The total potential energy is the sum of the potential energies from all pairwise interactions. Since there is no direct interaction between \( q_1 \) and \( q_2 \) as they are fixed, only add \( U_{13} \) and \( U_{23} \):\[ U = U_{13} + U_{23} = 7.192 \times 10^{-7} \text{ J} - 5.394 \times 10^{-7} \text{ J} = 1.798 \times 10^{-7} \text{ J} \].

Set up equation for zero potential energy

We need to find the position \( x \) where the potential energy is zero. The equation becomes:\[ \frac{k \cdot q_1 \cdot q_3}{x} + \frac{k \cdot q_2 \cdot q_3}{(0.20 - x)} = 0 \].Divide by \( k \cdot q_3 \) and simplify:\[ \frac{q_1}{x} = -\frac{q_2}{0.20-x} \].

Solve for x

Substitute \( q_1 = 4.00 \times 10^{-9} \text{ C} \) and \( q_2 = -3.00 \times 10^{-9} \text{ C} \):\[ \frac{4.00 \times 10^{-9}}{x} = \frac{3.00 \times 10^{-9}}{0.20 - x} \].Solve for \( x \):\[ 4.00(0.20 - x) = 3.00x \].\[ 0.80 - 4.00x = 3.00x \].\[ 0.80 = 7.00x \].\[ x = \frac{0.80}{7.00} = 0.1143 \text{ m} \text{ or } 11.43 \text{ cm} \].

Key concepts

Potential Energy

Potential energy in the context of electrostatics refers to the work done in bringing charges from infinity to their respective positions in a configuration, without any acceleration.
It helps us understand how charges interact and the stability of a configuration.
The potential energy between two point charges depends on:

• The magnitudes of the charges.
• The distance between them.
• The medium in which the charges are placed, usually characterized by Coulomb's constant.

When charges are of opposite signs, such as in our exercise, the potential energy is negative, indicating that work is gained when bringing the charges together from infinity. This is due to the attractive nature of the force.
In our particular example, calculating potential energy involved considering interactions between all pairs: (1) first and third, and (2) second and third charges.
The total potential energy of the system is the sum of these individual potentials.

Coulomb's Law

Coulomb's Law is the fundamental principle that quantifies the electrostatic force between two point charges.
This law states that the magnitude of the force (\( F \)) between two point charges is directly proportional to the product of the absolute values of the charges, and inversely proportional to the square of the distance between them. It is mathematically expressed as:

• \( F = \frac{k \cdot |q_1 \cdot q_2|}{r^2} \)

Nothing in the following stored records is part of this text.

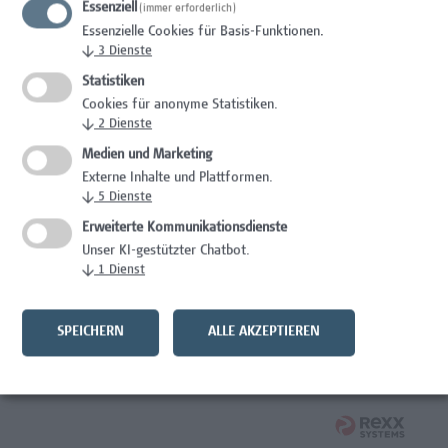
Essenziell
(immer erforderlich)
Wissenschaft/Forschung
Essenzielle Cookies für Basis-Funktionen.
↓
3
Dienste
Expert*in für Schutzrechte und Verwertung
Statistiken
Wissenschaft/Forschung
Cookies für anonyme Statistiken.
↓
2
Dienste
Mitarbeiter*in Forschungsdatenmanagement
Medien und Marketing
Externe Inhalte und Plattformen.
Administration, Wissenschaft/Forschung
↓
5
Dienste
Senior Lecturer Computer Science - Fokus IT-Security
Erweiterte Kommunikationsdienste
Unser KI-gestützter Chatbot.
Wissenschaft/Forschung
↓
1
Dienst
Mitarbeiter*in Programmkoordination &
Weiterbildungsmanagement (m/w/x)
SPEICHERN
ALLE AKZEPTIEREN
Administration, Kaufmännische Berufe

where \( k \) is Coulomb's constant, \( q_1 \) and \( q_2 \) are the magnitudes of the charges, and \( r \) is the distance between them.
In our exercise, we used this law to calculate potential energy, noting that potential energy equates analogous features with force over a distance.
This gives potential energy the form:

• \( U = \frac{k \cdot q_1 \cdot q_2}{r} \)

This relationship highlights key dynamics:

• A greater distance between charges decreases potential energy, aligning with the observation that it takes more effort to bring distant charges together.
• A larger product of charge magnitudes increases the potential energy, reflecting a stronger interaction field.

Point Charges

Point charges are idealized representations of charges, where all the charge volume is assumed to be concentrated at a single point.
This simplifies calculating electric fields and forces between them, especially with analytical methods involving Coulomb's Law.
Real-world charges may be spread across an area or volume, but assuming point charges helps simplify complex calculations and provides accurate estimations in many scenarios.
In the exercise undertaken, the charges involved were considered point charges which could be conveniently used to find the total potential energy.
Point charge calculations are especially useful in understanding electrostatic interactions by focusing on the essence of interactions between separate cores of charge without considering the complexities of their finite sizes.